На своём курсе ей иногда удавалось поговорить с Герой. Герман Нравец был улыбчив, но абсолютно «покат»: за него нельзя было зацепиться. Он ставил точку со смехом, быстро и решительно, переключаясь на других знакомых. Иногда он общался с ней, но не в стенах факультета, а у неё или у себя дома. Он приглашал её к себе, рассказывал о своих приключениях, о походах на вечеринки в посольства, о знакомствах. Олле нечем было ему ответить на первом курсе. Только на третьем курсе, когда Олле вернулась с успешных гастролей в Берлине с группой актёров-студентов параллельного курса со спектаклем по произведению Ю. Олеши, она стала намного интереснее для Геры, да и для всех остальных, вероятно, успех придавал ей недостающей уверенности в себе. Только тогда, когда она получила в свои руки «перо Жар-Птицы» – когда руководитель их курса, Игорь Аронсон, записал её в свою группу, что означало, практически, прописку в театре «Марком», тогда они, однокурсники, отошли на второй план; перед Олле открылся совсем другой мир, о котором она могла только мечтать. Тем не менее, сокурсники продолжали собираться у неё для подготовки к зачётам и экзаменам, так как она хорошо и подробно записывала лекции, была хорошей ученицей, а кое-что из пьес по программе зарубежного театра им доходчиво и весело излагала тётя Инесса, прекрасно помнившая литературу, отлично освоенную в стенах старого ГИТИСа. Перед экзаменами Герман Нравец заходил к ней, в квартиру в центре столицы, где она тогда жила вместе с тётей-театроведом. Там, в комнате её родителей, где стояли два дивана углом, покрытые эстонскими покрывалами из домотканной шерсти, и торшер из вьетнамской бамбуковой шляпы, привезённой папой, они лежали на диванах головами друг к другу, положив между собой тетради, лёжа на животе, болтая ногами, как дети, много шутили и хохотали. Гера был умён, обладал чувством юмора. И, в такие минуты уединённых встреч, от него даже шло искреннее тепло. Но потом он сразу пропадал, и они подолгу не виделись. Так что это общение можно было бы скорее назвать тёплым приятельством. Но не дружбой.

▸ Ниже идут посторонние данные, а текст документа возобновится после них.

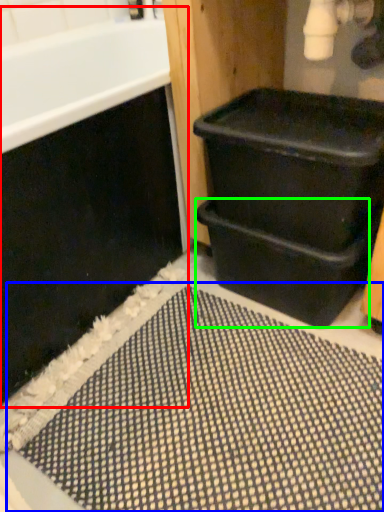 Question: Which object is the farthest from bath (highlighted by a red box)? Choose among these: bath mat (highlighted by a blue box) or drawer (highlighted by a green box).

Choices:
 (A) bath mat
 (B) drawer

Answer: (A) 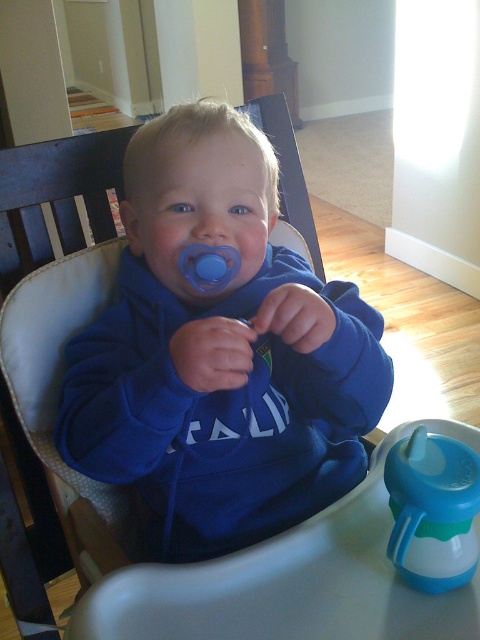 Question: Is blue fleece sweatshirt at center to the left of blue rubber sippy cup at lower right from the viewer's perspective?

Choices:
 (A) yes
 (B) no

Answer: (A)

Question: Which point is closer to the camera?

Choices:
 (A) blue fleece sweatshirt at center
 (B) blue rubber sippy cup at lower right

Answer: (B)

Question: Does blue fleece sweatshirt at center have a smaller size compared to blue rubber sippy cup at lower right?

Choices:
 (A) yes
 (B) no

Answer: (B)

Question: In this image, where is blue fleece sweatshirt at center located relative to blue rubber sippy cup at lower right?

Choices:
 (A) above
 (B) below

Answer: (A)

Question: Which point appears closest to the camera in this image?

Choices:
 (A) (340, 314)
 (B) (440, 436)

Answer: (B)

Question: Which point is farther to the camera?

Choices:
 (A) (108, 406)
 (B) (431, 433)

Answer: (B) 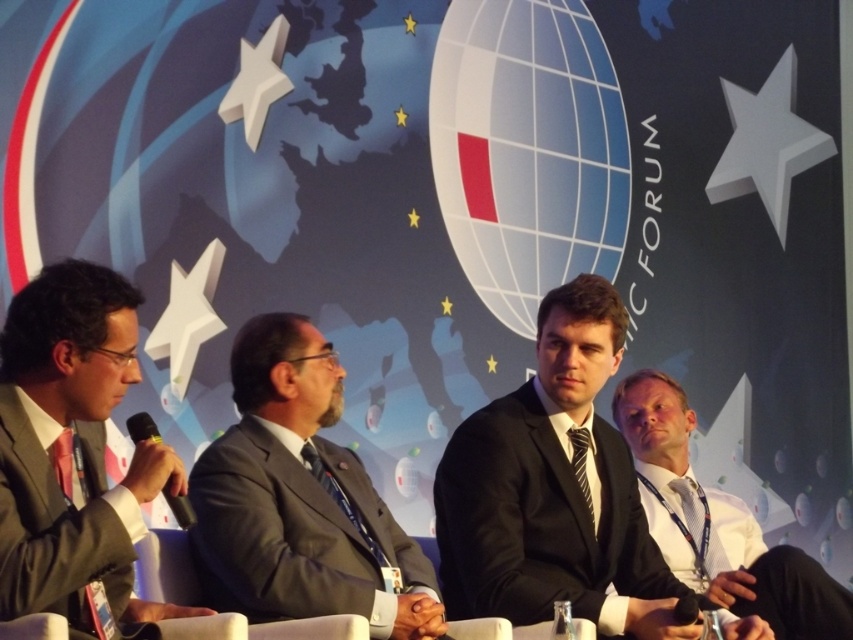 From the picture: You are a photographer at the event and want to take a photo of the matte gray suit at left and the white shirt at right. Which one should you focus on first to ensure both are in sharp focus?

The matte gray suit at left is closer to the viewer than the white shirt at right. To ensure both are in sharp focus, you should focus on the matte gray suit at left first, as it is closer, and the depth of field will extend to the white shirt at right.

You are a photographer at the event and want to capture a closeup shot of the gray suit at center. Based on the coordinates provided, where should you aim your camera?

The gray suit at center is located at coordinates point (299, 499), so aim your camera there.

You are a photographer at the event and need to capture a photo of both the gray suit at center and the white shirt at right. Based on their positions, which one should you focus on first to ensure both are in frame?

The gray suit at center is positioned on the left side of white shirt at right, so you should focus on the gray suit at center first to ensure both are in frame. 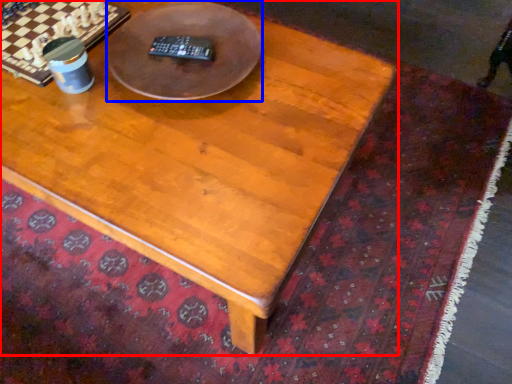 Question: Which of the following is the closest to the observer, coffee table (highlighted by a red box) or round table (highlighted by a blue box)?

Choices:
 (A) coffee table
 (B) round table

Answer: (A) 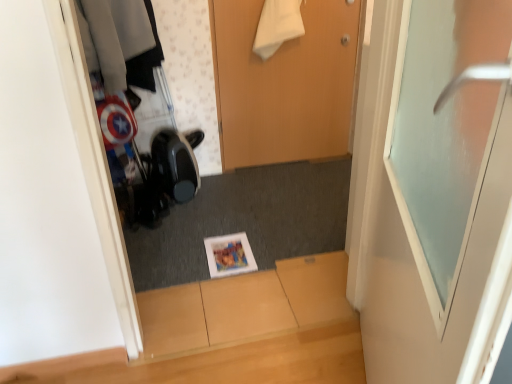 Find the location of a particular element. Image resolution: width=512 pixels, height=384 pixels. blank space situated above matte paper magazine at center (from a real-world perspective) is located at coordinates (228, 249). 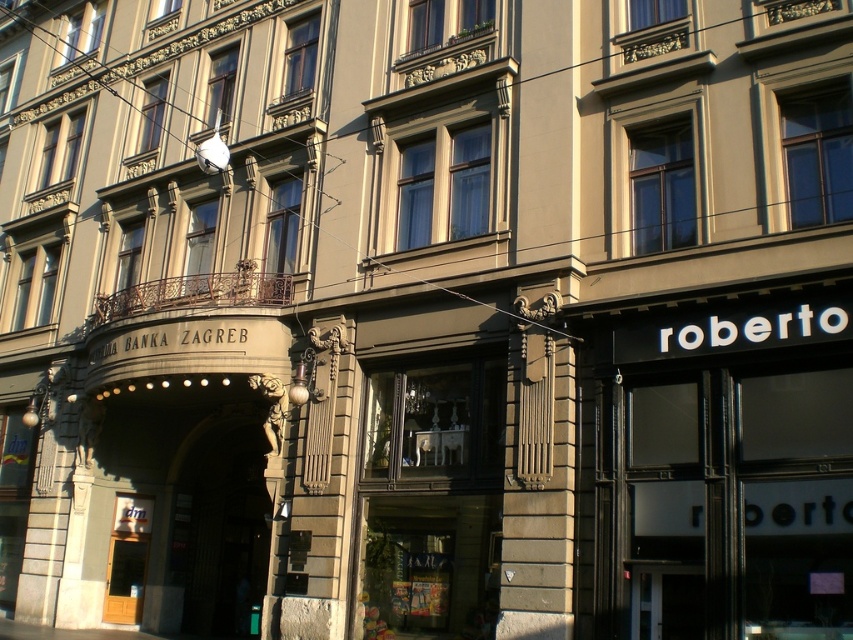 Can you confirm if black glass door at right is taller than matte glass window at center?

Indeed, black glass door at right has a greater height compared to matte glass window at center.

You are a GUI agent. You are given a task and a screenshot of the screen. Output one action in this format:
    pyautogui.click(x=<x>, y=<y>)
    Task: Click on the black glass door at right
    This screenshot has width=853, height=640.
    Given the screenshot: What is the action you would take?
    pyautogui.click(x=718, y=468)

In order to click on black glass door at right in this screenshot , I will do `click(718, 468)`. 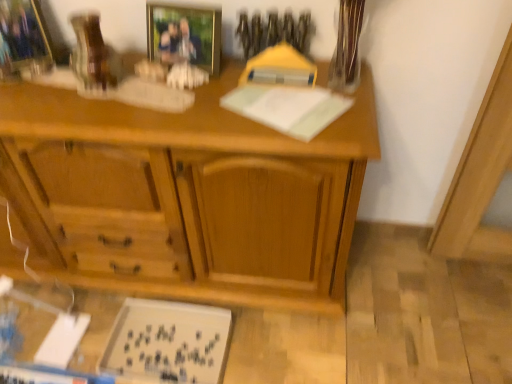 What is the approximate height of gold-framed photo at upper center, which is counted as the first picture frame, starting from the right?

gold-framed photo at upper center, which is counted as the first picture frame, starting from the right, is 7.09 inches in height.

I want to click on wooden desk at center, so click(x=188, y=196).

Where is `gold-framed photo at upper center, which is counted as the first picture frame, starting from the right`? This screenshot has height=384, width=512. gold-framed photo at upper center, which is counted as the first picture frame, starting from the right is located at coordinates (184, 35).

Can we say white matte board at lower left lies outside gold-framed photo at upper center, which is counted as the first picture frame, starting from the right?

Indeed, white matte board at lower left is completely outside gold-framed photo at upper center, which is counted as the first picture frame, starting from the right.

Identify the location of the 2nd picture frame in front of the white matte board at lower left. (184, 35).

Looking at the image, does white matte board at lower left seem bigger or smaller compared to gold-framed photo at upper center, which is the 2th picture frame from left to right?

Clearly, white matte board at lower left is larger in size than gold-framed photo at upper center, which is the 2th picture frame from left to right.

Does point (215, 359) come in front of point (190, 33)?

No, it is behind (190, 33).

Does gold-framed photo at upper center, which is counted as the first picture frame, starting from the right, turn towards wooden desk at center?

No, gold-framed photo at upper center, which is counted as the first picture frame, starting from the right, does not turn towards wooden desk at center.

Which object is more forward, gold-framed photo at upper center, which is counted as the first picture frame, starting from the right, or wooden desk at center?

wooden desk at center is more forward.

Which of these two, gold-framed photo at upper center, which is the 2th picture frame from left to right, or wooden desk at center, is wider?

With larger width is wooden desk at center.

Measure the distance between wooden desk at center and gold-framed photo at upper center, which is the 2th picture frame from left to right.

They are 17.50 inches apart.

Considering the positions of objects wooden desk at center and gold-framed photo at upper center, which is the 2th picture frame from left to right, in the image provided, who is in front, wooden desk at center or gold-framed photo at upper center, which is the 2th picture frame from left to right,?

wooden desk at center.

From a real-world perspective, which is physically below, wooden desk at center or gold-framed photo at upper center, which is the 2th picture frame from left to right?

wooden desk at center is physically lower.

Is wooden desk at center inside the boundaries of gold-framed photo at upper center, which is the 2th picture frame from left to right, or outside?

wooden desk at center is not enclosed by gold-framed photo at upper center, which is the 2th picture frame from left to right.

Considering the relative sizes of gold-framed photo at upper center, which is the 2th picture frame from left to right, and clear glass vase at upper right in the image provided, is gold-framed photo at upper center, which is the 2th picture frame from left to right, wider than clear glass vase at upper right?

Incorrect, the width of gold-framed photo at upper center, which is the 2th picture frame from left to right, does not surpass that of clear glass vase at upper right.

From the image's perspective, between gold-framed photo at upper center, which is the 2th picture frame from left to right, and clear glass vase at upper right, which one is located above?

gold-framed photo at upper center, which is the 2th picture frame from left to right.

In terms of size, does gold-framed photo at upper center, which is the 2th picture frame from left to right, appear bigger or smaller than clear glass vase at upper right?

Clearly, gold-framed photo at upper center, which is the 2th picture frame from left to right, is smaller in size than clear glass vase at upper right.

Considering the sizes of gold-framed photo at upper center, which is the 2th picture frame from left to right, and clear glass vase at upper right in the image, is gold-framed photo at upper center, which is the 2th picture frame from left to right, taller or shorter than clear glass vase at upper right?

In the image, gold-framed photo at upper center, which is the 2th picture frame from left to right, appears to be shorter than clear glass vase at upper right.

Is wooden desk at center aimed at clear glass vase at upper right?

No, wooden desk at center is not facing towards clear glass vase at upper right.

Between wooden desk at center and clear glass vase at upper right, which one has smaller size?

With smaller size is clear glass vase at upper right.

From the image's perspective, is wooden desk at center located above clear glass vase at upper right?

No, from the image's perspective, wooden desk at center is not above clear glass vase at upper right.

Is clear glass vase at upper right to the left of wooden desk at center from the viewer's perspective?

Incorrect, clear glass vase at upper right is not on the left side of wooden desk at center.

Is clear glass vase at upper right surrounding wooden desk at center?

Definitely not — wooden desk at center is not inside clear glass vase at upper right.

Which object is thinner, clear glass vase at upper right or wooden desk at center?

Thinner between the two is clear glass vase at upper right.

Which object is closer to the camera taking this photo, clear glass vase at upper right or brushed metal picture frame at upper left, which ranks as the 2th picture frame in right-to-left order?

Positioned in front is clear glass vase at upper right.

Is clear glass vase at upper right placed right next to brushed metal picture frame at upper left, which ranks as the 2th picture frame in right-to-left order?

No, clear glass vase at upper right is not making contact with brushed metal picture frame at upper left, which ranks as the 2th picture frame in right-to-left order.

Where is `picture frame on the right of white matte board at lower left`? picture frame on the right of white matte board at lower left is located at coordinates (184, 35).

I want to click on the 1st picture frame behind the wooden desk at center, so click(184, 35).

Looking at the image, which one is located further to wooden desk at center, gold-framed photo at upper center, which is counted as the first picture frame, starting from the right, or brushed metal picture frame at upper left, which ranks as the 2th picture frame in right-to-left order?

Among the two, brushed metal picture frame at upper left, which ranks as the 2th picture frame in right-to-left order, is located further to wooden desk at center.

Looking at the image, which one is located closer to gold-framed photo at upper center, which is counted as the first picture frame, starting from the right, wooden desk at center or brushed metal picture frame at upper left, which ranks as the 2th picture frame in right-to-left order?

brushed metal picture frame at upper left, which ranks as the 2th picture frame in right-to-left order, lies closer to gold-framed photo at upper center, which is counted as the first picture frame, starting from the right, than the other object.

In the scene shown: From the image, which object appears to be farther from brushed metal picture frame at upper left, placed as the first picture frame when sorted from left to right, white matte board at lower left or wooden desk at center?

white matte board at lower left is positioned further to the anchor brushed metal picture frame at upper left, placed as the first picture frame when sorted from left to right.

Based on their spatial positions, is brushed metal picture frame at upper left, placed as the first picture frame when sorted from left to right, or white matte board at lower left closer to gold-framed photo at upper center, which is counted as the first picture frame, starting from the right?

The object closer to gold-framed photo at upper center, which is counted as the first picture frame, starting from the right, is brushed metal picture frame at upper left, placed as the first picture frame when sorted from left to right.

From the picture: Based on their spatial positions, is wooden desk at center or white matte board at lower left further from brushed metal picture frame at upper left, which ranks as the 2th picture frame in right-to-left order?

white matte board at lower left.

Based on their spatial positions, is gold-framed photo at upper center, which is counted as the first picture frame, starting from the right, or wooden desk at center further from white matte board at lower left?

Based on the image, gold-framed photo at upper center, which is counted as the first picture frame, starting from the right, appears to be further to white matte board at lower left.

From the image, which object appears to be nearer to clear glass vase at upper right, wooden desk at center or gold-framed photo at upper center, which is counted as the first picture frame, starting from the right?

gold-framed photo at upper center, which is counted as the first picture frame, starting from the right.

Looking at the image, which one is located further to clear glass vase at upper right, wooden desk at center or white matte board at lower left?

Among the two, white matte board at lower left is located further to clear glass vase at upper right.

This screenshot has height=384, width=512. Find the location of `desk that lies between brushed metal picture frame at upper left, placed as the first picture frame when sorted from left to right, and white matte board at lower left from top to bottom`. desk that lies between brushed metal picture frame at upper left, placed as the first picture frame when sorted from left to right, and white matte board at lower left from top to bottom is located at coordinates (188, 196).

Find the location of a particular element. The height and width of the screenshot is (384, 512). glass vase between brushed metal picture frame at upper left, which ranks as the 2th picture frame in right-to-left order, and white matte board at lower left vertically is located at coordinates (347, 47).

This screenshot has width=512, height=384. I want to click on desk that lies between gold-framed photo at upper center, which is counted as the first picture frame, starting from the right, and white matte board at lower left from top to bottom, so (188, 196).

I want to click on desk that lies between clear glass vase at upper right and white matte board at lower left from top to bottom, so click(188, 196).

Был на их курсе и ещё один молодой человек, о котором никто почти не знал никаких подробностей: никто не знал, кто его родители, чем занимаются. Он всегда отшучивался и уходил от ответов на вопросы. Звался он Степаном Сергеевым, его прямые волосы были пострижены по тогдашней моде, стояли хохолком, как и у ещё одного персонажа с их курса, по прозвищу «панк Петров». Оба они слушали «Эй Си Ди Си», модную тогда группу. Были поверхностны в общении, и порывисты в перемещениях. Степан часто звонил Олле по учёбе, трепался, веселился, приносил в институт кассеты с музыкой группы «Queen», которые они потом слушали на переменах, подпевая любимые мелодии. Кажется, он же и магнитофон кассетный приносил. Это слушание музыки на переменах сближало их, как тогда казалось. Иногда оживление возникало, кто-то начинал рассказывать какие-то истории, кто-то пел фрагменты песен. Тогда Олле, осмелев, начала подходить к большому роялю, который стоял в их «Второй» аудитории. Был это бывший балетный класс, с зеркалом и станком. Что делало сидение в этих стенах на лекциях более интересным, а перемены вообще превращало в подобие мини-концертов или вечеринок. Что значит атмосфера!


3.3. Старшие товарищи

В этот период прекрасных дискотек и попыток общения с сокурсниками, осенью 1984 года на одной из перемен она встретилась глазами с Глебом Штруманом, удлинённое лицо которого, как бы невзначай, обращалось к ней из тёмного угла в курилке, когда она проходила мимо в новой ярусной юбочке, сшитой мамой и в маминых же остроносых замшевых башмаках. Однажды Глеб заговорил с ней, застав её у мольберта в аудитории живописи. Он был студентом старшего курса, а потому, априори интересен, тем более что сближение со своими сокурсниками никак не складывалось.

Оказалось, что Глеб после занятий вёл кружок лепки, и Олле, любившая лепить из глины, пристрастившаяся к этому занятию ещё на занятиях у скульптора Анатолия Борисовича Мягкого.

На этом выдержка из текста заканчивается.